La solución al enigma se parece demasiado a una ristra de lugares comunes: porque fundaron de manera insoslayable nuestro imaginario a tal punto que hoy somos shakespearianos o cervantinos sin saberlo; porque crearon personajes conocidos hasta por quienes nunca leyeron una página; porque sus obras no cesaron de acopiar sucesivas tradiciones de lecturas que, a su turno, fueron renovando el modo de leerlos. Se puede arriesgar una hipótesis más para explicar su vitalidad. Shakespeare y Cervantes coinciden en algo: ni en las piezas teatrales del inglés ni en la obra mayor del español se emiten juicios de valor sobre sus personajes. Pueden ser villanos o soñadores, cuerdos o locos, zafios o inteligentes, bondadosos o crueles, pero resulta difícil, por no decir imposible, asegurar qué pensaban sus creadores sobre ellos. Es el rasgo más secreto de su persistente modernidad, el motivo por el que -en un mundo como el de hoy, donde son legión los autores que creen saber todo sobre sus personajes- sus obras siguen siendo irreductibles, pertenecen a la segunda vida de las interpretaciones.
cervantes
La convención de los centenarios también permite subrayar -más allá de esas poderosas razones literarias- un misterio conexo. La biografía de los dos autores conforma una narración parcial, mucho más elusiva que sus obras. Porque, a fin de cuentas, ¿quiénes eran Shakespeare y Cervantes? Lo cierto es que apenas podemos entreverlo.
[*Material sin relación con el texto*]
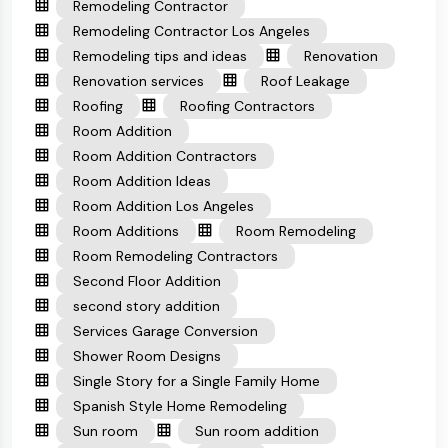
Remodeling Contractor
Remodeling Contractor Los Angeles
Remodeling tips and ideas
Renovation
Renovation services
Roof Leakage
Roofing
Roofing Contractors
Room Addition
Room Addition Contractors
Room Addition Ideas
Room Addition Los Angeles
Room Additions
Room Remodeling
Room Remodeling Contractors
Second Floor Addition
second story addition
Services Garage Conversion
Shower Room Designs
Single Story for a Single Family Home
Spanish Style Home Remodeling
Sun room
Sun room addition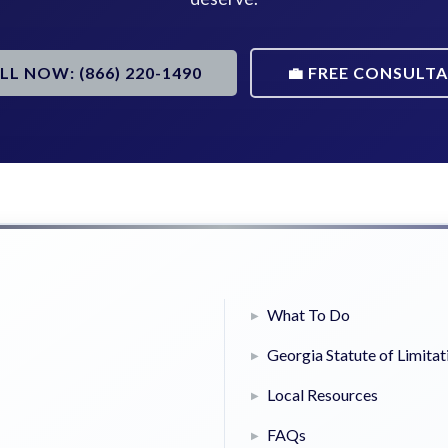
ALL NOW: (866) 220-1490
💼 FREE CONSULT
What To Do
Georgia Statute of Limitat
Local Resources
FAQs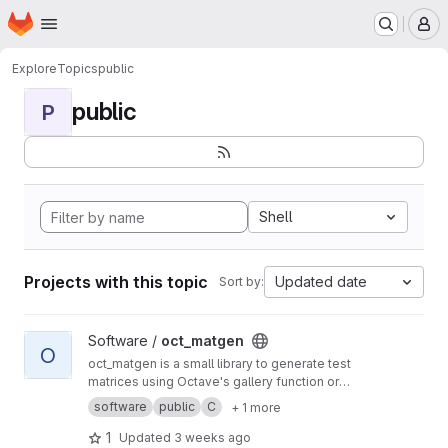
Homepage
Skip to main content
M
Explore
Topics
public
public
P
Shell
Projects with this topic
Updated date
Sort by:
View oct_matgen project
Software /
oct_matgen
O
oct_matgen is a small library to generate test
matrices using Octave's gallery function or
small Octave code snippets.
software
public
C
+ 1 more
1
Updated
3 weeks ago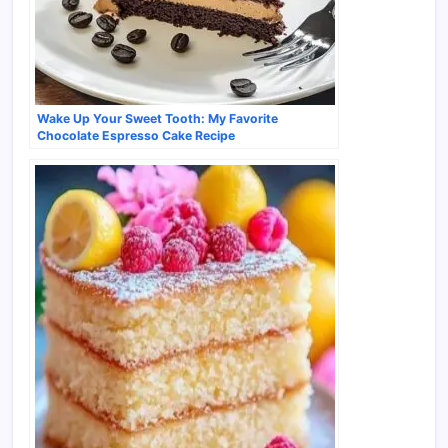
Wake Up Your Sweet Tooth: My Favorite
Chocolate Espresso Cake Recipe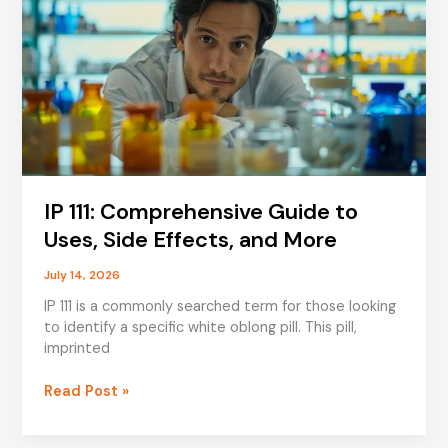
IP 111: Comprehensive Guide to
Uses, Side Effects, and More
July 14, 2026
IP 111 is a commonly searched term for those looking
to identify a specific white oblong pill. This pill,
imprinted
IP
Read Post »
111:
Comprehensive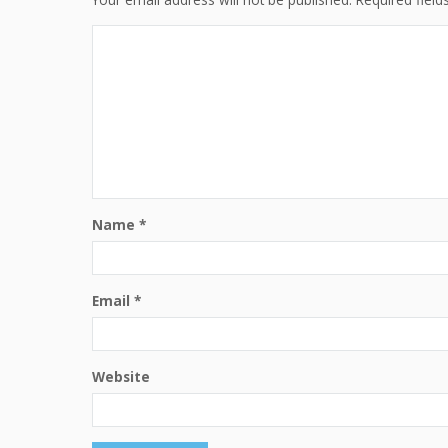
Name
*
Email
*
Website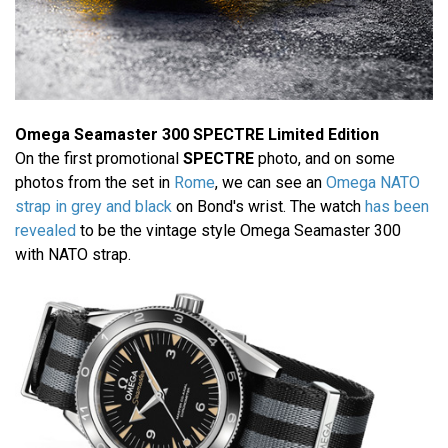
Omega Seamaster 300 SPECTRE Limited Edition
On the first promotional
SPECTRE
photo, and on some
photos from the set in
Rome
, we can see an
Omega NATO
strap in grey and black
on Bond's wrist. The watch
has been
revealed
to be the vintage style Omega Seamaster 300
with NATO strap.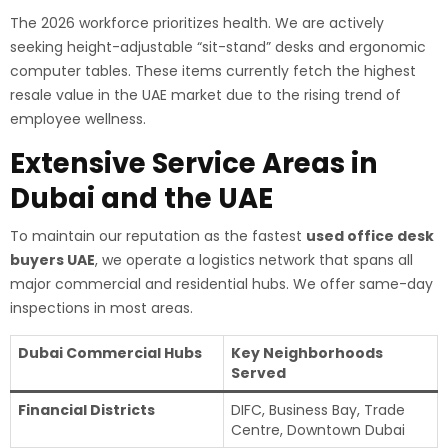
The 2026 workforce prioritizes health. We are actively
seeking height-adjustable “sit-stand” desks and ergonomic
computer tables. These items currently fetch the highest
resale value in the UAE market due to the rising trend of
employee wellness.
Extensive Service Areas in
Dubai and the UAE
To maintain our reputation as the fastest
used office desk
buyers UAE
, we operate a logistics network that spans all
major commercial and residential hubs. We offer same-day
inspections in most areas.
Dubai Commercial Hubs
Key Neighborhoods
Served
Financial Districts
DIFC, Business Bay, Trade
Centre, Downtown Dubai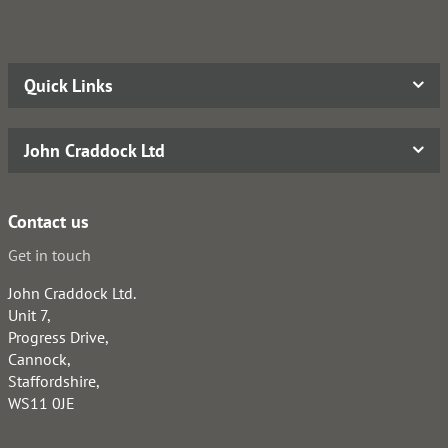
Quick Links
John Craddock Ltd
Contact us
Get in touch
John Craddock Ltd.
Unit 7,
Progress Drive,
Cannock,
Staffordshire,
WS11 0JE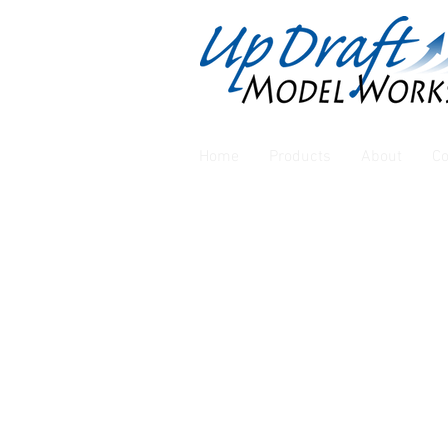
Home
Products
About
Co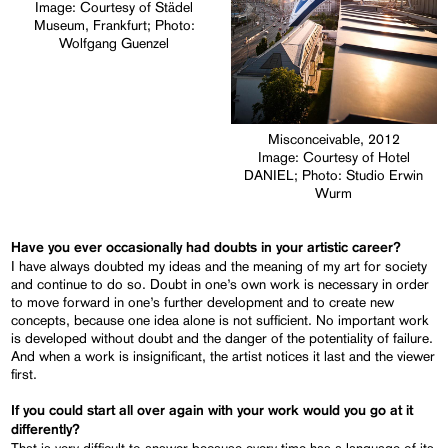
Image: Courtesy of Städel
Museum, Frankfurt; Photo:
Wolfgang Guenzel
Misconceivable, 2012
Image: Courtesy of Hotel
DANIEL; Photo: Studio Erwin
Wurm
Have you ever occasionally had doubts in your artistic career?
I have always doubted my ideas and the meaning of my art for society
and continue to do so. Doubt in one’s own work is necessary in order
to move forward in one’s further development and to create new
concepts, because one idea alone is not sufficient. No important work
is developed without doubt and the danger of the potentiality of failure.
And when a work is insignificant, the artist notices it last and the viewer
first.
If you could start all over again with your work would you go at it
differently?
That is very difficult to answer because every time has a language of its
La vida del inglés es la que tiene más agujeros negros. Ninguno de sus retratos es fiable (aunque suele sugerirse que el más cercano a su fisonomía es el Retrato Chandos, aquel en que aparece con un arito) y las peripecias de su vida son por demás fluctuantes. Se sabe que nació en Stratford-Upon-Avon en 1564, en una familia tal vez católica, que hizo algunos estudios modestos, que se casó joven (con Anne Hathaway, con quien oficialmente seguiría, aunque distanciado, hasta el final) y que tuvo hijos (entre ellos Hamnet, que murió ahogado en la infancia), pero en los registros hay vacíos sintomáticos. No se tiene idea, por ejemplo, de qué hizo durante toda una década, entre su casamiento y su primera constancia como actor, ya orillando los treinta años, en la Londres isabelina.
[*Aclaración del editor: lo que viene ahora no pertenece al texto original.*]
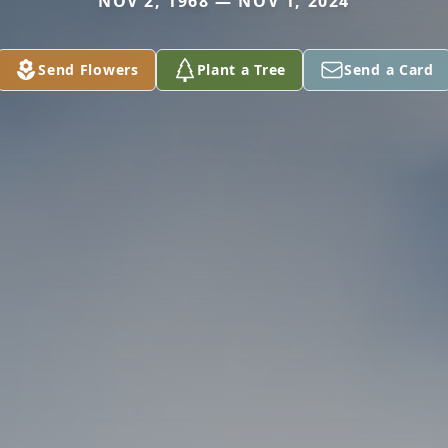
NOV 2, 1968 — NOV 1, 2024
Send Flowers
Plant a Tree
Send a Card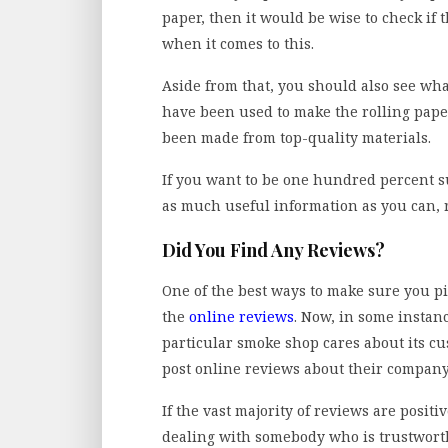
paper, then it would be wise to check if 
when it comes to this.
Aside from that, you should also see what
have been used to make the rolling paper.
been made from top-quality materials.
If you want to be one hundred percent su
as much useful information as you can, 
Did You Find Any Reviews?
One of the best ways to make sure you p
the
online reviews
. Now, in some instanc
particular smoke shop cares about its cu
post online reviews about their company
If the vast majority of reviews are positi
dealing with somebody who is trustworthy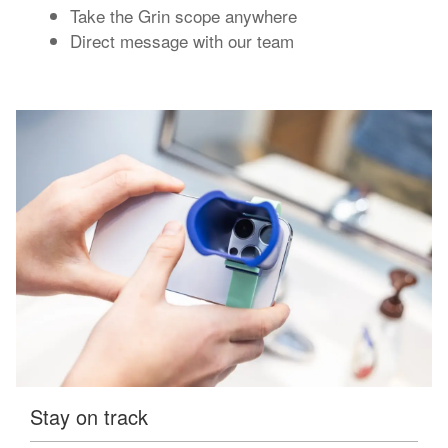
Take the Grin scope anywhere
Direct message with our team
Stay on track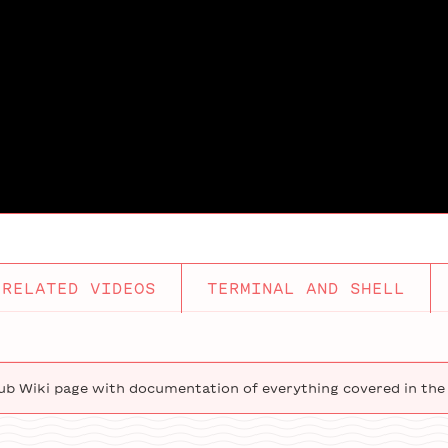
RELATED VIDEOS
TERMINAL AND SHELL
ub Wiki page with documentation of everything covered in the 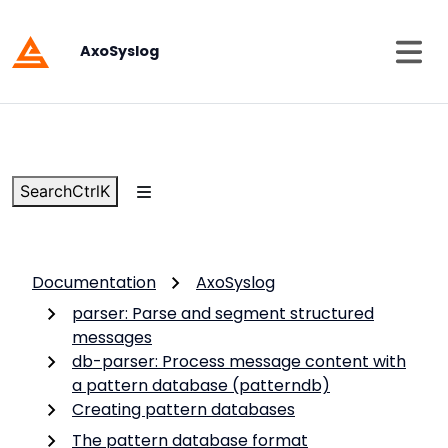
AxoSyslog
Search
Ctrl
K
Documentation
AxoSyslog
parser: Parse and segment structured
messages
db-parser: Process message content with
a pattern database (patterndb)
Creating pattern databases
The pattern database format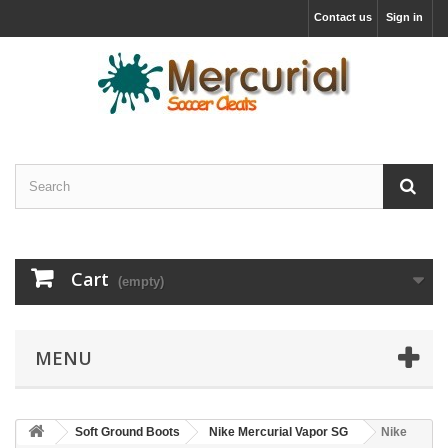
Contact us
Sign in
Cart
(empty)
MENU
Soft Ground Boots
Nike Mercurial Vapor SG
Nike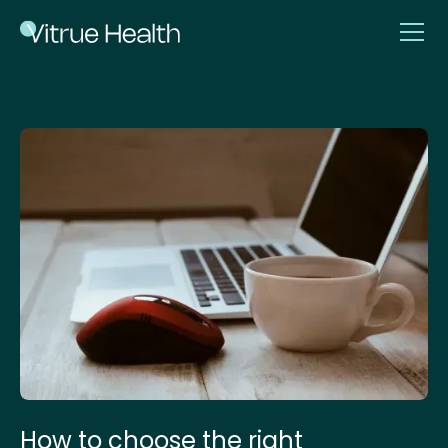
How to choose the right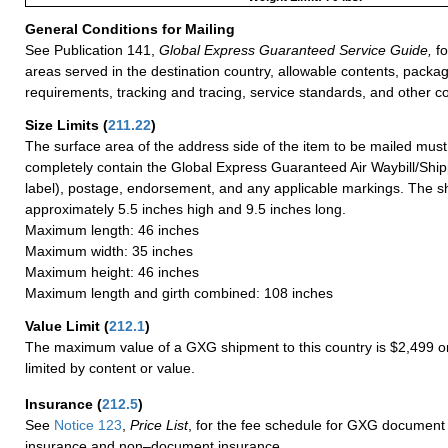
General Conditions for Mailing
See Publication 141,
Global Express Guaranteed Service Guide,
fo
areas served in the destination country, allowable contents, packag
requirements, tracking and tracing, service standards, and other co
Size Limits
(
211.22
)
The surface area of the address side of the item to be mailed mus
completely contain the Global Express Guaranteed Air Waybill/Ship
label), postage, endorsement, and any applicable markings. The sh
approximately 5.5 inches high and 9.5 inches long.
Maximum length: 46 inches
Maximum width: 35 inches
Maximum height: 46 inches
Maximum length and girth combined: 108 inches
Value Limit
(
212.1
)
The maximum value of a GXG shipment to this country is $2,499 or
limited by content or value.
Insurance
(
212.5
)
See
Notice 123
,
Price List
, for the fee schedule for GXG document 
insurance and non–document insurance.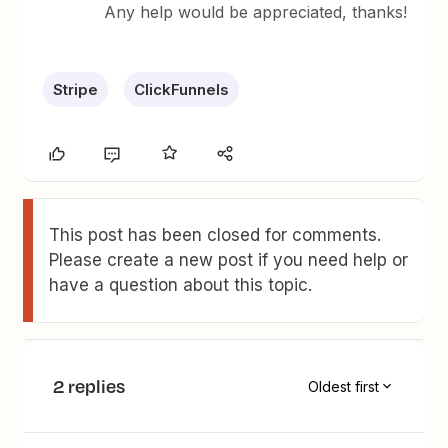
Any help would be appreciated, thanks!
Stripe
ClickFunnels
This post has been closed for comments.
Please create a new post if you need help or
have a question about this topic.
2 replies
Oldest first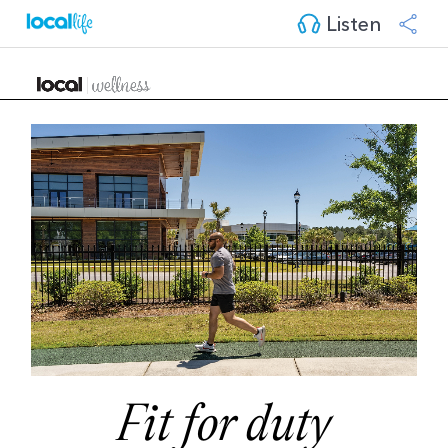
Listen
Fit for duty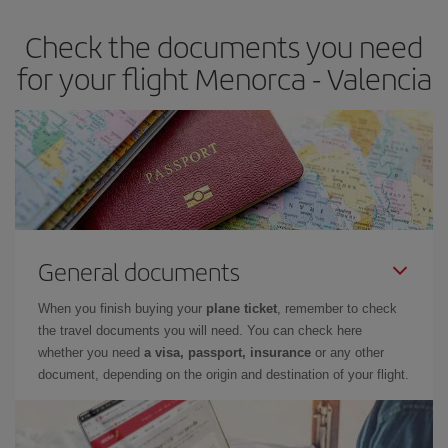
earlier
you book your plane tickets, the cheaper they will be.
Check the documents you need
Besides, if you have some wiggle room as regards dates and
times of flights, you'll be able to
choose the cheapest price.
for your flight Menorca - Valencia
General documents
When you finish buying your
plane ticket
, remember to check
the travel documents you will need. You can check here
whether you need
a visa, passport, insurance
or any other
document, depending on the origin and destination of your flight.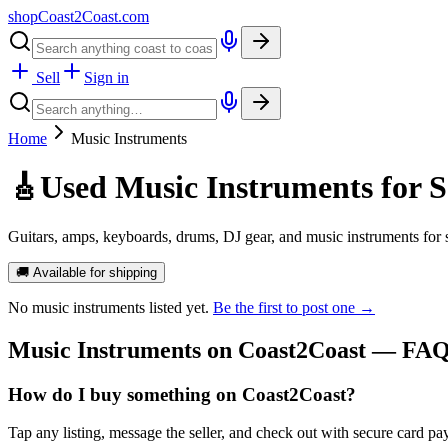
shopCoast
2
Coast.com
Sell
Sign in
Home
Music Instruments
🎸
Used Music Instruments for S
Guitars, amps, keyboards, drums, DJ gear, and music instruments for
🚚 Available for shipping
No
music instruments
listed yet.
Be the first to post one →
Music Instruments
on Coast2Coast — FA
How do I buy something on Coast2Coast?
Tap any listing, message the seller, and check out with secure card pa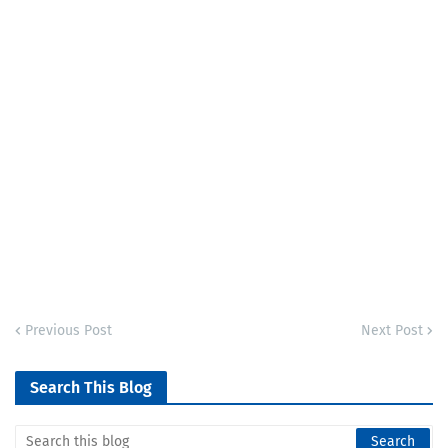
Previous Post
Next Post
Search This Blog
Comenzó escribiendo obras deudoras del verso blanco de Christopher Marlowe, el rival al que admiraba, pero pronto, en una fulminante evolución, se hizo del amplio registro verbal y dramático por el que hoy es conocido urbi et orbi. Frank Kermode, uno de sus mejores especialistas, sugiere que fue a partir de Hamlet (escrita entre 1600 y 1601) cuando la lengua de Shakespeare se volvió más ambigua, menos explícita y se dejó arrastrar por el empuje desatado de su poesía. De ahí la recurrencia de algunos exégetas conspirativos en atribuirle sus obras a alguien que se escondería tras su nombre, como Francis Bacon o Edward de Vere. O Christopher Marlowe, cuyo asesinato en una riña de taberna, en 1593, podría haber sido una pantalla para salvarlo de una condena por espionaje. Así, el relativamente temprano retiro de Shakespeare de la escritura, en 1611, y su retorno a su localidad natal, según esas versiones, tendrían una explicación: ese año habría muerto en realidad Marlowe. Lo cierto es que el Cisne de Avon fue en vida un autor exitoso y que su actividad tuvo un radio de acción concreto, el Globe Theater, en Londres, y una compañía teatral, los King’s Men, la más famosa de su tiempo.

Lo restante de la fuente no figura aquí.